The combination of proven formulations and a strong relationship with Whitecliffe soothe Roy during perilous periods. The pair’s relationship spans a decade.

“It’s just like having employees you trust,” he says. “You know that you can tell a guy to go out there and perform a certain task, and you don’t have to follow-up behind him and do it two or three times. You just have that trust level on these products. You know that you feel good about them and you have used them for years, and if you have a question, you know who you can call. It makes you sleep better at night. It makes your job much easier. It gives you confidence going into summer that you know you have those products that you can rely on and trust. You see those results firsthand and you know that they work.”

The River Club’s conditions impress Whitecliffe, who calls the private club market “extremely competitive” in Atlanta’s north suburbs. “I am proud to support so many courses that are among the highest maintained golf courses in the country,” Whitecliffe adds. “There are a lot of top, elite clubs.”

The River Club opened at a tricky time for private clubs with a housing element – three years before the start of the recession – yet has thrived. Roy, who grew up in Kernersville, N.C., a small town between Winston-Salem and Greensboro, worked at a trio of respected facilities in the Carolinas, Sedgefield Country Club, The Peninsula Club and Oldfield Club, before arriving in Georgia. Roy, a NC State graduate, obtained grow-in experience at Oldfield. A four-time Carolinas GCSA golf champion, he also sees the course from a golfer’s perspective.

“He’s a high, high level golfer, and I think that brings something to the table,” Whitecliffe says. “He knows what to expect from a championship level golf course and he tries to deliver that every day to his members. As the course matures, it’s hard to maintain those levels. Just like there are challenges when we age, there are challenges with a golf course. Knowing the history of the property is certainly a big leg up as opposed to coming in cold and not knowing anything about it.”

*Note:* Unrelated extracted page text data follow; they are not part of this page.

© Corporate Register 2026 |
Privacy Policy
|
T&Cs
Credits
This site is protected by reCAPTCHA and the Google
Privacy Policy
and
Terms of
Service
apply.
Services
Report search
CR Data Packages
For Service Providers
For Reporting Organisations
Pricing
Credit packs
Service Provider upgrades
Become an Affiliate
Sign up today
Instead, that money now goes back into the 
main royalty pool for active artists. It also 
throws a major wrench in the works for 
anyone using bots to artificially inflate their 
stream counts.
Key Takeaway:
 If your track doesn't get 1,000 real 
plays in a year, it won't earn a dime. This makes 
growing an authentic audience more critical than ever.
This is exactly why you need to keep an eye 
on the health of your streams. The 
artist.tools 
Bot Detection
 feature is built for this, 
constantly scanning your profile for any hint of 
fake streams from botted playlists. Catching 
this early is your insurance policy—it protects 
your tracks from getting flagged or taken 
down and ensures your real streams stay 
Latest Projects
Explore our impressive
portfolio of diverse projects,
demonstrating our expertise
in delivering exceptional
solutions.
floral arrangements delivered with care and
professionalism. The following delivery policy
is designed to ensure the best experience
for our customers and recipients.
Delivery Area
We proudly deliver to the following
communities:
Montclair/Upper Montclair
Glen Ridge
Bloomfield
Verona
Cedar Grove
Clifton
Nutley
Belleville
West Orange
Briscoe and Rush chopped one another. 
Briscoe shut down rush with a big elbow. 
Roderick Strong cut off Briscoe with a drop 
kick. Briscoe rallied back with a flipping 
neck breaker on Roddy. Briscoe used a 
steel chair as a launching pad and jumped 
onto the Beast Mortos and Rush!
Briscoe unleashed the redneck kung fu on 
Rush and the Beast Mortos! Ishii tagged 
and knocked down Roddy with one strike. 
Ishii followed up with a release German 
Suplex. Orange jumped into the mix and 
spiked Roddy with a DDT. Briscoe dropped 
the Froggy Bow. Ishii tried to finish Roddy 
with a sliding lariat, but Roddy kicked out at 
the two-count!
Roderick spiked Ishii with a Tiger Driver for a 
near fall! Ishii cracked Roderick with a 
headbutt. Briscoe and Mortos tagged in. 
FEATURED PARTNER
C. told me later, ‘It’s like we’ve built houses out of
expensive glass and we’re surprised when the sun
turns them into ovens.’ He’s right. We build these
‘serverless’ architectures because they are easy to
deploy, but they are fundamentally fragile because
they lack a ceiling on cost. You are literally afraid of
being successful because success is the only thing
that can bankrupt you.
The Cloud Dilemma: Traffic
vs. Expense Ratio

In the spirit of continual improvement, Roy is eyeing ways to make the course play firmer and faster, thus increasing golfer enjoyment and easing the maintenance burden. Building upon The River Club’s strong environmental pedigree represents another goal. The course received Certified Audubon Sanctuary status in 2006, becoming the 12th Georgia course to earn the designation. The club’s Chattahoochee River Trail runs along parts of the back nine, giving members an opportunity to study a variety of wildlife, including woodpeckers and blue herons.

“I think all of us in this business want to show that we are good stewards of the land, we are educated and we’re using resources to the best of our abilities and that we care about the environment, what’s around us and what’s down the stream from us,” Roy says. “Whenever we sit down and make a plan, we are thinking about all of those aspects. We’re trying to find the best solution that not only fits our needs, but the environment’s needs and the golfers’ needs. I think there are so many better solutions out there nowadays than 10, 15, 20, 30 years ago.”